A scatter diagram is a graphical representation of two variables, one on X axis and the other on Y axis. Hence they are also known as XY plots. A Scatter plot depicts the relationship between the two variables and determines if there is a correlation between those two variables.When one variable changes if the other variable changes, then a correlation is said to exist between those two variables. We can use the correlation to predict behavior. Its very useful if one variable is easy to measure and the other variable is difficult to measure.
Scatter plots show large amounts of data in a chart form. When the points on the scatter plot come closer making it a straight line, the correlation between the variables is higher and the relationship between the variables is stronger.
Correlation Coefficient (R) and Coefficient of determination (R Squared)

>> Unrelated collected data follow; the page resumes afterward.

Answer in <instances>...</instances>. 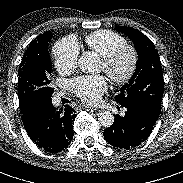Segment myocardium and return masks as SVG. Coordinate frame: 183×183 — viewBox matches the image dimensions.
<instances>
[{"mask_svg":"<svg viewBox=\"0 0 183 183\" xmlns=\"http://www.w3.org/2000/svg\"><path fill=\"white\" fill-rule=\"evenodd\" d=\"M127 54L129 56V64L127 69L118 73L115 69L117 61ZM139 62V54L137 49L129 44H124L116 49L112 50L108 54L102 56L103 70L109 76V78L116 84H124L132 79L135 75Z\"/></svg>","mask_w":183,"mask_h":183,"instance_id":"obj_1","label":"myocardium"}]
</instances>
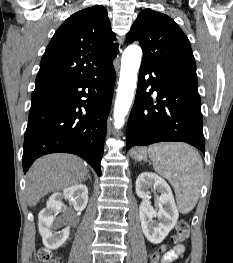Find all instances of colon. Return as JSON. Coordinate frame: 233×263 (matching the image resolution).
I'll return each mask as SVG.
<instances>
[{
  "instance_id": "obj_1",
  "label": "colon",
  "mask_w": 233,
  "mask_h": 263,
  "mask_svg": "<svg viewBox=\"0 0 233 263\" xmlns=\"http://www.w3.org/2000/svg\"><path fill=\"white\" fill-rule=\"evenodd\" d=\"M189 237V225L186 221H180L176 227V233L172 236L171 242L175 245L185 241ZM166 251V245L159 246L150 254L151 263H159L161 255ZM41 263H61L59 257L47 248H40L37 252Z\"/></svg>"
}]
</instances>
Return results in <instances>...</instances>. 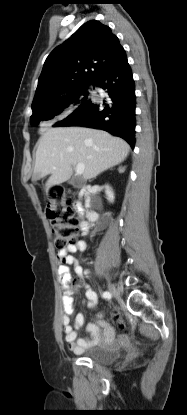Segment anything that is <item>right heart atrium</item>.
Segmentation results:
<instances>
[{
    "label": "right heart atrium",
    "instance_id": "d8ad5b80",
    "mask_svg": "<svg viewBox=\"0 0 187 415\" xmlns=\"http://www.w3.org/2000/svg\"><path fill=\"white\" fill-rule=\"evenodd\" d=\"M65 117V115L61 114L58 116V119H63Z\"/></svg>",
    "mask_w": 187,
    "mask_h": 415
}]
</instances>
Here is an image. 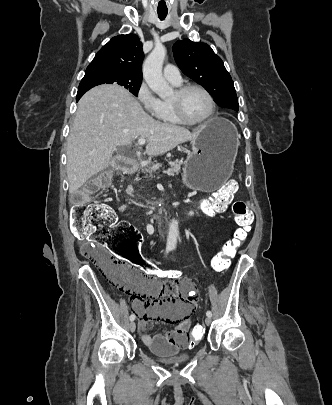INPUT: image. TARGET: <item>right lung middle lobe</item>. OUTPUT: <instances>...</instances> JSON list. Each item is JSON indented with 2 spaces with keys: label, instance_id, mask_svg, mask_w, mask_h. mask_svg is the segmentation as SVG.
<instances>
[{
  "label": "right lung middle lobe",
  "instance_id": "dd1d6c3e",
  "mask_svg": "<svg viewBox=\"0 0 332 405\" xmlns=\"http://www.w3.org/2000/svg\"><path fill=\"white\" fill-rule=\"evenodd\" d=\"M142 79L128 76L121 72L99 70L85 73L78 88V93H85L100 84H118L137 96Z\"/></svg>",
  "mask_w": 332,
  "mask_h": 405
}]
</instances>
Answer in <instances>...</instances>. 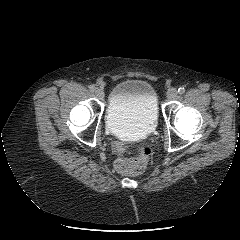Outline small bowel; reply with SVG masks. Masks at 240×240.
<instances>
[{"label":"small bowel","instance_id":"1","mask_svg":"<svg viewBox=\"0 0 240 240\" xmlns=\"http://www.w3.org/2000/svg\"><path fill=\"white\" fill-rule=\"evenodd\" d=\"M106 148H107V150L110 151V152L115 151V153L118 154V155H121V154H122V155H125V154H127L128 151H129V148H128L127 145H125V144H122V145H121V144H119V142L116 141V140H113V141L108 142L107 145H106Z\"/></svg>","mask_w":240,"mask_h":240}]
</instances>
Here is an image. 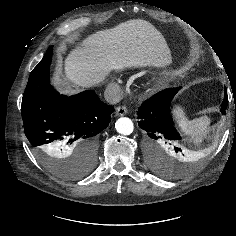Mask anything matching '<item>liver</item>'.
<instances>
[{"label":"liver","mask_w":236,"mask_h":236,"mask_svg":"<svg viewBox=\"0 0 236 236\" xmlns=\"http://www.w3.org/2000/svg\"><path fill=\"white\" fill-rule=\"evenodd\" d=\"M70 51L64 62V77L58 84L66 91L87 88L101 82L110 70L171 62L162 34L144 20H129L98 31Z\"/></svg>","instance_id":"obj_1"}]
</instances>
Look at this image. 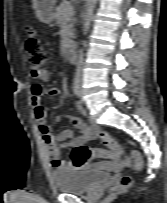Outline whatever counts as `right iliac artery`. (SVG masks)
Instances as JSON below:
<instances>
[{"instance_id": "82829eb1", "label": "right iliac artery", "mask_w": 167, "mask_h": 203, "mask_svg": "<svg viewBox=\"0 0 167 203\" xmlns=\"http://www.w3.org/2000/svg\"><path fill=\"white\" fill-rule=\"evenodd\" d=\"M73 93L79 97L80 96V87H79V83H78V80L75 79L74 80V83H73Z\"/></svg>"}]
</instances>
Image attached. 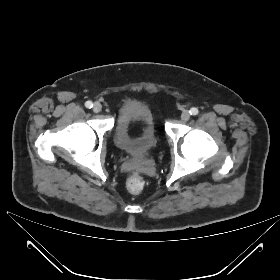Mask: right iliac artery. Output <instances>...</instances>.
I'll return each instance as SVG.
<instances>
[{"mask_svg": "<svg viewBox=\"0 0 280 280\" xmlns=\"http://www.w3.org/2000/svg\"><path fill=\"white\" fill-rule=\"evenodd\" d=\"M85 106L87 107V108H92L93 107V103L91 102V101H87L86 103H85Z\"/></svg>", "mask_w": 280, "mask_h": 280, "instance_id": "82829eb1", "label": "right iliac artery"}]
</instances>
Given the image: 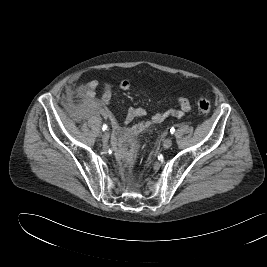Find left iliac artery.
<instances>
[{
    "label": "left iliac artery",
    "mask_w": 267,
    "mask_h": 267,
    "mask_svg": "<svg viewBox=\"0 0 267 267\" xmlns=\"http://www.w3.org/2000/svg\"><path fill=\"white\" fill-rule=\"evenodd\" d=\"M170 133H171V134H174V133H175V128H174V127H172V128L170 129Z\"/></svg>",
    "instance_id": "left-iliac-artery-1"
}]
</instances>
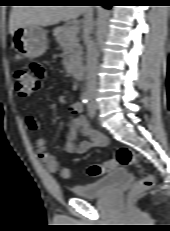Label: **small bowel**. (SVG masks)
<instances>
[{
    "label": "small bowel",
    "mask_w": 170,
    "mask_h": 231,
    "mask_svg": "<svg viewBox=\"0 0 170 231\" xmlns=\"http://www.w3.org/2000/svg\"><path fill=\"white\" fill-rule=\"evenodd\" d=\"M29 71L38 84L46 76L45 65L40 61L32 62ZM82 110V105L79 102L72 103L68 107L71 120L68 142L65 145V150L68 153L84 154L92 147H103L107 143L102 134L88 125L85 117L82 115ZM25 120L30 129L37 130L39 128V122L34 115H26ZM79 135L83 136L84 140L76 143ZM36 151L39 160L49 171H55L58 168L57 158L47 151L45 138L40 137L36 140Z\"/></svg>",
    "instance_id": "c3829d8e"
}]
</instances>
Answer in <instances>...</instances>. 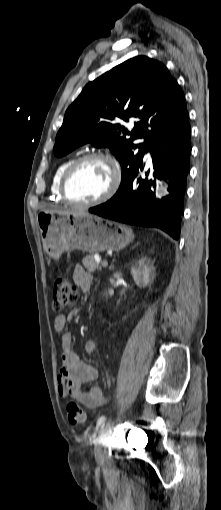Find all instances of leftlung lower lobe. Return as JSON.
Instances as JSON below:
<instances>
[{
    "label": "left lung lower lobe",
    "mask_w": 221,
    "mask_h": 510,
    "mask_svg": "<svg viewBox=\"0 0 221 510\" xmlns=\"http://www.w3.org/2000/svg\"><path fill=\"white\" fill-rule=\"evenodd\" d=\"M191 128L189 122L174 127L155 138L148 146L153 162V178H142L143 160L125 187L106 203L89 212L111 220L159 228L174 239L180 236L181 214L187 176ZM149 172L146 173L148 175ZM156 179L169 181V195L155 199Z\"/></svg>",
    "instance_id": "0a47b994"
}]
</instances>
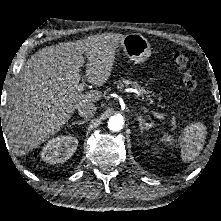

Correlation Coefficient is measured as:
R = [N * Sum(XY) – Sum(X)*Sum(Y)] / SQRT [N * Sum (X^2) – (Sum(X))^2] * SQRT [N * Sum (Y^2) – (Sum(Y))^2]
R is always between -1 and +1
Coefficient of determination is the square of R or R squared. This is always a positive number between 0 and +1
If the straight line goes up from left to right with higher values of X corresponding to higher values of Y then the correlation is said to be positive. A perfect positive correlation is of value +1. A good example of perfect positive correlation of +1 is the case where you use X grams of flour to make Y grams of Cake. As X increases Y increases proportionally and the correlation is equal to +1.
If the straight line goes down from left to right with higher values of X corresponding to lower values of Y then the correlation is said to be negative. A perfect negative correlation is of value -1. A good example of perfect negative correlation of -1 is the case where you have X amount of money in the bank and Y amount of additional money needed to become a millionaire. As X increases Y decreases proportionally and the correlation is equal to -1.
If there is no relationship between the variables, then the plot does not look like a straight line, rather it looks “scattered” all over the XY plane. If there is no correlation between the variables then the correlation value is 0.
The correlation value thus ranges from -1 to +1. As the correlation number gets closer to +1 or -1 such as 0.8991 0r -0.9023 then the relationship is said to be stronger. If the correlation number is closer to 0 such as -0.1023 or + 0.122 then the relationship is considered to be week.